[Data items]
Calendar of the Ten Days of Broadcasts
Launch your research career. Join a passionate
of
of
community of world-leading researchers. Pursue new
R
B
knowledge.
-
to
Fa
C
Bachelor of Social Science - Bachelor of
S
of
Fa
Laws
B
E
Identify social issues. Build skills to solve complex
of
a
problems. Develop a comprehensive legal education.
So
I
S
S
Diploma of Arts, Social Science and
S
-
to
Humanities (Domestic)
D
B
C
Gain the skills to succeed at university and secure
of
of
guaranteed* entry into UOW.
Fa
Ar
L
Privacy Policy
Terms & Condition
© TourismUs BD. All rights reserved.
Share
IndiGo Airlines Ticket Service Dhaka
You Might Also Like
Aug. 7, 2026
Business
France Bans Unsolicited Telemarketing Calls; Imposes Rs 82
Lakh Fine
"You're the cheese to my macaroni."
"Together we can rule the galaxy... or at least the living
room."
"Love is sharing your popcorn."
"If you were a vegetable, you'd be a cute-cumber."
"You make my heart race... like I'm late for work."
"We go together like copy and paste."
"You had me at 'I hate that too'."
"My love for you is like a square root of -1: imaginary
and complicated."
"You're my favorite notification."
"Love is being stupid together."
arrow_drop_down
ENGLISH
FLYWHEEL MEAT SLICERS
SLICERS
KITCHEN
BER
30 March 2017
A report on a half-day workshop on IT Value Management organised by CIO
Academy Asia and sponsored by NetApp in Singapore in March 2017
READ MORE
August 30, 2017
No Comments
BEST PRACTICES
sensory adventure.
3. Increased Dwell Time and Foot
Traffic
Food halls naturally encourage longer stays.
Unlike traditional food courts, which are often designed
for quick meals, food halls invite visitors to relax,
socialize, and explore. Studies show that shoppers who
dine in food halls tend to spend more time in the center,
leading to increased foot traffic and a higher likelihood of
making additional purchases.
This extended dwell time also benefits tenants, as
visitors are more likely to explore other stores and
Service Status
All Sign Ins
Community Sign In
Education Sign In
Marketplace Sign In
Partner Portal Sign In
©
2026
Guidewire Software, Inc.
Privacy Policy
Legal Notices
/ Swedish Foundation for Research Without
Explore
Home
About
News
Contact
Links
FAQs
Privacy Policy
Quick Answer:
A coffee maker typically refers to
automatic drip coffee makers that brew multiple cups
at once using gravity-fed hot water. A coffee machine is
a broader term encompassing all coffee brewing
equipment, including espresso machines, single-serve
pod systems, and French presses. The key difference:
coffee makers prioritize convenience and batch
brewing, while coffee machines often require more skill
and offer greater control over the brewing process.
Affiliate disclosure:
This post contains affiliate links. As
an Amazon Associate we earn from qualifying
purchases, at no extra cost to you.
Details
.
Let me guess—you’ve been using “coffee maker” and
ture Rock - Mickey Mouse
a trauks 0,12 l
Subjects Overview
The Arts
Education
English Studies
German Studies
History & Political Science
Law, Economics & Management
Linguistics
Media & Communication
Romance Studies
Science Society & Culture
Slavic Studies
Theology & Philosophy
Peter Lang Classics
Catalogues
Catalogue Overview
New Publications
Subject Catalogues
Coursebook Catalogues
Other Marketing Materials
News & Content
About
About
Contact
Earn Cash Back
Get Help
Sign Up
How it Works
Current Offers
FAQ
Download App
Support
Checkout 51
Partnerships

> _TASK OBJECTIVE_:
Each record above needs to be set down again, word for word.

> _REPLY_:
Calendar of the Ten Days of Broadcasts
Launch your research career. Join a passionate
of
of
community of world-leading researchers. Pursue new
R
B
knowledge.
-
to
Fa
C
Bachelor of Social Science - Bachelor of
S
of
Fa
Laws
B
E
Identify social issues. Build skills to solve complex
of
a
problems. Develop a comprehensive legal education.
So
I
S
S
Diploma of Arts, Social Science and
S
-
to
Humanities (Domestic)
D
B
C
Gain the skills to succeed at university and secure
of
of
guaranteed* entry into UOW.
Fa
Ar
L
Privacy Policy
Terms & Condition
© TourismUs BD. All rights reserved.
Share
IndiGo Airlines Ticket Service Dhaka
You Might Also Like
Aug. 7, 2026
Business
France Bans Unsolicited Telemarketing Calls; Imposes Rs 82
Lakh Fine
"You're the cheese to my macaroni."
"Together we can rule the galaxy... or at least the living
room."
"Love is sharing your popcorn."
"If you were a vegetable, you'd be a cute-cumber."
"You make my heart race... like I'm late for work."
"We go together like copy and paste."
"You had me at 'I hate that too'."
"My love for you is like a square root of -1: imaginary
and complicated."
"You're my favorite notification."
"Love is being stupid together."
arrow_drop_down
ENGLISH
FLYWHEEL MEAT SLICERS
SLICERS
KITCHEN
BER
30 March 2017
A report on a half-day workshop on IT Value Management organised by CIO
Academy Asia and sponsored by NetApp in Singapore in March 2017
READ MORE
August 30, 2017
No Comments
BEST PRACTICES
sensory adventure.
3. Increased Dwell Time and Foot
Traffic
Food halls naturally encourage longer stays.
Unlike traditional food courts, which are often designed
for quick meals, food halls invite visitors to relax,
socialize, and explore. Studies show that shoppers who
dine in food halls tend to spend more time in the center,
leading to increased foot traffic and a higher likelihood of
making additional purchases.
This extended dwell time also benefits tenants, as
visitors are more likely to explore other stores and
Service Status
All Sign Ins
Community Sign In
Education Sign In
Marketplace Sign In
Partner Portal Sign In
©
2026
Guidewire Software, Inc.
Privacy Policy
Legal Notices
/ Swedish Foundation for Research Without
Explore
Home
About
News
Contact
Links
FAQs
Privacy Policy
Quick Answer:
A coffee maker typically refers to
automatic drip coffee makers that brew multiple cups
at once using gravity-fed hot water. A coffee machine is
a broader term encompassing all coffee brewing
equipment, including espresso machines, single-serve
pod systems, and French presses. The key difference:
coffee makers prioritize convenience and batch
brewing, while coffee machines often require more skill
and offer greater control over the brewing process.
Affiliate disclosure:
This post contains affiliate links. As
an Amazon Associate we earn from qualifying
purchases, at no extra cost to you.
Details
.
Let me guess—you’ve been using “coffee maker” and
ture Rock - Mickey Mouse
a trauks 0,12 l
Subjects Overview
The Arts
Education
English Studies
German Studies
History & Political Science
Law, Economics & Management
Linguistics
Media & Communication
Romance Studies
Science Society & Culture
Slavic Studies
Theology & Philosophy
Peter Lang Classics
Catalogues
Catalogue Overview
New Publications
Subject Catalogues
Coursebook Catalogues
Other Marketing Materials
News & Content
About
About
Contact
Earn Cash Back
Get Help
Sign Up
How it Works
Current Offers
FAQ
Download App
Support
Checkout 51
Partnerships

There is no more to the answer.